Like many of its top-tier peers, Deutsche Bank is an enthusiastic user of outsourced services, with a large proportion of its technology staff operating from a number of global offshore locations, particularly India and ­Russia. As head of product management and chief operating officer, technology and MIS, global corporate finance, Deutsche Bank, Daniel Marovitz is tasked with the considerable job of overseeing multiple outsourcing agreements, all of which have to be carefully managed and strategically deployed, he says.

“The conclusion that the bank came to several years ago is that a lot of the heavy lifting around technology is not core to what we do: technology is core to what we do, but the production or construction of all parts of technology is not core.”

Captive operations

For reasons relating to “control, comfort and regulation”, he continues, the bank has typically outsourced and offshored IT functions, but has kept ‘captive’, that is kept offshore but in house, operations. Access to systems that commit the firm’s capital, for example, is only possible as a bank employee, even if that employee is based in Warsaw.

Technology functions, for example software development, are in most cases operated by third-party IT service providers, of whom the bank has a wide array, says Mr Marovitz. “We used to work with a wide array five years ago. But like most banks we ended up with a pretty messy situation, so over the past few years we have tried to consolidate that spend, and ensure we are important to the outsource provider and that they are important to us.”

In this previous environment, he adds, the bank was not truly able to benefit from both its scope and scale, where the use of outsourced services was concerned. “But now we do,” he adds. The ultimate nirvana for organisations such as Deutsche Bank, is to eliminate duplicate and costly vertical silos and instead operate one IT function, used horizontally across the bank, serviced by a single, central offshore hub: this is the global shared services model, to which many organisations aspire but few have yet achieved.
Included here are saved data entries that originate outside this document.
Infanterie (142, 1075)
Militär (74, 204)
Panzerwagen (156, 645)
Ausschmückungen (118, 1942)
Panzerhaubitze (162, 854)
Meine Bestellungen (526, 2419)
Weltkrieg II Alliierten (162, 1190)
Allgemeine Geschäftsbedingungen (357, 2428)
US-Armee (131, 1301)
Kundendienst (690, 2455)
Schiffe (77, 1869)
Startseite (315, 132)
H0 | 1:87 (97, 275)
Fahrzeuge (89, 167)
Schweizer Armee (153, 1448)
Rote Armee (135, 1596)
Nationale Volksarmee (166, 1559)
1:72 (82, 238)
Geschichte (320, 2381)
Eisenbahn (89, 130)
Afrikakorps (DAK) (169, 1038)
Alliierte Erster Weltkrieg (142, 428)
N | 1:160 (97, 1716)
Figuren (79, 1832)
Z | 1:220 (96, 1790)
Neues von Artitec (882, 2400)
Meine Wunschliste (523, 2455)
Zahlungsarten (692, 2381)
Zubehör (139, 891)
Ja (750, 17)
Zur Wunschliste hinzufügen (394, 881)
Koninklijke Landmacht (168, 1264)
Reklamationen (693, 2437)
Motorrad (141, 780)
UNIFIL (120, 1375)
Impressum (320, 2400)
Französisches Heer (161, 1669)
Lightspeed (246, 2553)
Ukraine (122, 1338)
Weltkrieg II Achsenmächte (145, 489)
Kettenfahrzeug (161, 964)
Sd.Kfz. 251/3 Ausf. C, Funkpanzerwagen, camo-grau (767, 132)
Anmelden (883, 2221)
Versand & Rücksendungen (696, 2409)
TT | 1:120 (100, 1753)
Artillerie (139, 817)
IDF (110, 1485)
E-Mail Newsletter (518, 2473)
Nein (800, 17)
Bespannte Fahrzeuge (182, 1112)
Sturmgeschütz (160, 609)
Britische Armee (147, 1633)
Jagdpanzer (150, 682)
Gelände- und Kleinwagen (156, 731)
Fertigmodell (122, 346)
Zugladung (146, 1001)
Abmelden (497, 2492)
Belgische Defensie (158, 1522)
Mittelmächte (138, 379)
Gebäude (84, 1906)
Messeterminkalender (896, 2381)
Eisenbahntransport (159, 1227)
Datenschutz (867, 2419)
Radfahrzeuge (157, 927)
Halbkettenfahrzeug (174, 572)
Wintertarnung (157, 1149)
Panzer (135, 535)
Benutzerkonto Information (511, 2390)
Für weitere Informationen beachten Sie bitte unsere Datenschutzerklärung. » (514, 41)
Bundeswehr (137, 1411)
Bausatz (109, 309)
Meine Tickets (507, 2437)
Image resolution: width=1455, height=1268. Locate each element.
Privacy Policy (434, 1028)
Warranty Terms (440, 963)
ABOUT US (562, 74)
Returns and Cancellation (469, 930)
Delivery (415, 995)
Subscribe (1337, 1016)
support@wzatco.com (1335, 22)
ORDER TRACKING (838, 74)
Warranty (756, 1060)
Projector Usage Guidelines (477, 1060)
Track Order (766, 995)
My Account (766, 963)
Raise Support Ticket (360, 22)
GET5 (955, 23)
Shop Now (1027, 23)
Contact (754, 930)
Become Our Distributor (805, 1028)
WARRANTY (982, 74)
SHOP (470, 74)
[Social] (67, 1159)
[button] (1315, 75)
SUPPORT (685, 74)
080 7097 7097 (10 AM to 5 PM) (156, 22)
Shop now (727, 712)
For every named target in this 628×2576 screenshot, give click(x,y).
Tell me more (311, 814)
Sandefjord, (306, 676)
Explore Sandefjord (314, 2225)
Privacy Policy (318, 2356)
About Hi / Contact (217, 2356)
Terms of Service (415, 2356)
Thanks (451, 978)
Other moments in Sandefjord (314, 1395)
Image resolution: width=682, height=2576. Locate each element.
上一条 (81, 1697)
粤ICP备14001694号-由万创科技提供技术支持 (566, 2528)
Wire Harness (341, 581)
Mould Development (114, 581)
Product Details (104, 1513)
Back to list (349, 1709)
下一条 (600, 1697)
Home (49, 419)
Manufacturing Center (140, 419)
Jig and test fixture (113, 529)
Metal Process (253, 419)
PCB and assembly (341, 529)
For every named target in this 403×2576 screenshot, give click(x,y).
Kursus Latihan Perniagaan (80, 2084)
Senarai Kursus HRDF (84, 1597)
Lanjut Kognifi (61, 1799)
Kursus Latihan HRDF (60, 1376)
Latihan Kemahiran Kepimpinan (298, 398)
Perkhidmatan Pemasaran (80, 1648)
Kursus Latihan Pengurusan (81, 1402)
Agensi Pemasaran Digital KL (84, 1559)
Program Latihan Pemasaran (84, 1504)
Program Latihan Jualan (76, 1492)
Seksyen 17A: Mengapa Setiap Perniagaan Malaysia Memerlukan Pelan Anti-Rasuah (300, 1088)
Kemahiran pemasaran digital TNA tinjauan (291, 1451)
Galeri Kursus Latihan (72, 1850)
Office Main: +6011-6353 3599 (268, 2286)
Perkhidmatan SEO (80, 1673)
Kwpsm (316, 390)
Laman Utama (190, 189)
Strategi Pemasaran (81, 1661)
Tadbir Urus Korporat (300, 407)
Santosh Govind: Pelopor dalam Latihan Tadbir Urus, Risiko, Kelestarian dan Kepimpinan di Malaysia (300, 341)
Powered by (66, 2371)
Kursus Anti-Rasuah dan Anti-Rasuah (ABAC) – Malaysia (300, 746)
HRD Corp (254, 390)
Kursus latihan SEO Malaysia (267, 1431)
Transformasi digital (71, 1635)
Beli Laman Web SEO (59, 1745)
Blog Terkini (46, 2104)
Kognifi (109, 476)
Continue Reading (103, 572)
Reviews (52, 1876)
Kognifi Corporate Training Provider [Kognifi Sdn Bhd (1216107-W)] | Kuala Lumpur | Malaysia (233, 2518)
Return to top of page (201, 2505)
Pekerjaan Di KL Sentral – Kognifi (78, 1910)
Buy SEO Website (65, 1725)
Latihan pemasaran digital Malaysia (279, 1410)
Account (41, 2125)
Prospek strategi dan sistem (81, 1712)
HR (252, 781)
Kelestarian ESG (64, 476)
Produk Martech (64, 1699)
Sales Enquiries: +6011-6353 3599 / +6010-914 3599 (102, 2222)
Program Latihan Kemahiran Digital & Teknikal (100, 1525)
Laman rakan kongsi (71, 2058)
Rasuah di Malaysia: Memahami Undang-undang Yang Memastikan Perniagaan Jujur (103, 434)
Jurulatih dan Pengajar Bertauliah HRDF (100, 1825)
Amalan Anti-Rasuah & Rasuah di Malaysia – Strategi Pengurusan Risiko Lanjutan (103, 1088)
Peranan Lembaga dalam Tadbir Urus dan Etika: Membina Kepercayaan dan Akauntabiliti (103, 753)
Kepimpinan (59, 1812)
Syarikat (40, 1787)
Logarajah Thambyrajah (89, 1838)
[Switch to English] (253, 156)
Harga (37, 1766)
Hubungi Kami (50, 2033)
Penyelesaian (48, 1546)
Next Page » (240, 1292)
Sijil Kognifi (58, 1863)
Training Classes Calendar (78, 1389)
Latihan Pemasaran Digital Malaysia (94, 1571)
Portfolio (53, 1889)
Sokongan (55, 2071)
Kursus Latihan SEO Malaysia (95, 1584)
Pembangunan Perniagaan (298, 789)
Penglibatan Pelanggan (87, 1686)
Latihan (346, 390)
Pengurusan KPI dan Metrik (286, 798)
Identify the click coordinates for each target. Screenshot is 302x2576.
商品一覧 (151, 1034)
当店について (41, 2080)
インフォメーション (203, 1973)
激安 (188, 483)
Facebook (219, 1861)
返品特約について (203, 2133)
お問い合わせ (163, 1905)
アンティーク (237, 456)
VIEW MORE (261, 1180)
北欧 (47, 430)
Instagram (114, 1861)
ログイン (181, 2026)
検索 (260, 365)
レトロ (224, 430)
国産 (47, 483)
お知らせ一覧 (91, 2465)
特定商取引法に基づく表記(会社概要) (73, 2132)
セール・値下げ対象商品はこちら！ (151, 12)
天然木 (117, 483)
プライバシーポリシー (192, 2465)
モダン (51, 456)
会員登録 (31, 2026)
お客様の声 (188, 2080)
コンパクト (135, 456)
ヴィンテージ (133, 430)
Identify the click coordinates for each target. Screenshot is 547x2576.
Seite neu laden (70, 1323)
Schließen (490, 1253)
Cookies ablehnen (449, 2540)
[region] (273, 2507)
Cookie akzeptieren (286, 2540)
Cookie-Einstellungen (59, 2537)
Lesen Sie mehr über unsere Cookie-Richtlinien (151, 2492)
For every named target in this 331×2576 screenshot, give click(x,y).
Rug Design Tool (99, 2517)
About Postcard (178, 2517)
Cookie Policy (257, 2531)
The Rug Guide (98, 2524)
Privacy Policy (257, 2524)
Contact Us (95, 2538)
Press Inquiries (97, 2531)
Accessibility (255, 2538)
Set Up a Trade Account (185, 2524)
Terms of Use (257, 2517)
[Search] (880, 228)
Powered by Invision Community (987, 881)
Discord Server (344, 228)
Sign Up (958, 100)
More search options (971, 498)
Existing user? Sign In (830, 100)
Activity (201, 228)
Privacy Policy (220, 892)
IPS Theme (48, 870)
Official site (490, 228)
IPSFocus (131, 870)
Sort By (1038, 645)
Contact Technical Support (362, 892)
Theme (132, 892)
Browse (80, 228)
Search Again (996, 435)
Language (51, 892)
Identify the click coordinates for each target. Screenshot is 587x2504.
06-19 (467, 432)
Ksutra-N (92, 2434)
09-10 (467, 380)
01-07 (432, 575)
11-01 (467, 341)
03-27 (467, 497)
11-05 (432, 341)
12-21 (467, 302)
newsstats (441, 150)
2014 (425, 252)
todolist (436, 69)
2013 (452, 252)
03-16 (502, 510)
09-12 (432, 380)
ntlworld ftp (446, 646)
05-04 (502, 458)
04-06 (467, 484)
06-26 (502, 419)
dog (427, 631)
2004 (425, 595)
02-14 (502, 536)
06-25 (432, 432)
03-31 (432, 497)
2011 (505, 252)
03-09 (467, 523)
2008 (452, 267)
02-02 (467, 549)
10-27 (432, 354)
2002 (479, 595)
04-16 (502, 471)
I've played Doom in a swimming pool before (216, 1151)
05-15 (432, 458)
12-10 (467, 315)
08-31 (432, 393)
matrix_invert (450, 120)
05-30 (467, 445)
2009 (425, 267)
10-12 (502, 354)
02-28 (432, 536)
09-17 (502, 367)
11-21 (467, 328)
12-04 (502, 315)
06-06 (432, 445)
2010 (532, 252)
“Every bank is a bit near it, but people have misjudged how strong those silos are,” says Mr Marovitz. Although many banks do not yet have the risk appetite to realise this model, the ever-narrowing cost-saving gap between onshore and offshore locations will inevitably improve its financial attractiveness.

In the meantime, some providers and clients are attempting to build out more sophisticated risk-sharing and gain-sharing agreements with their providers. Deutsche Bank, for example, has entered into a gain-sharing agreement with its Russian IT service provider Luxoft, focused on a piece of web-based customer relationship management software the Russian company developed for the bank. Under the arrangement, both parties will sell the software to other institutions, with Deutsche Bank receiving 90% of the software licence fee and 10% of any custom-development fees.

Mr Marovitz and Luxoft’s CEO Dmitry Loschinin designed the simple arrangement in very little time, but it remains unclear how successful it will be given Deutsche Bank does not operate a dedicated sales force. Nonetheless, the bank is pioneering some small innovations through its service provider relationship.

The right balance

Fear of losing control and of taking on too great a shared risk, however, remains a major source of anxiety for many banking chief ­technology officers, who are still trying to understand where and how outsourcing arrangements are best applied. “Banks are always struggling to figure out what they are. What is a bank, and what do they do for a living? That’s not a trivial question and the answer to that question changes every few months,” says Mr Marovitz. Because technology has become so inextricably linked to what banks do across every single product area, he continues, the degree to which banks should onshore, offshore, outsource and insource remains a subject of continuous debate.

“Some people feel they’ve gone too far, and some people feel they haven’t gone far enough. This is a constant process,” he says, adding: “We’re still in such early days.”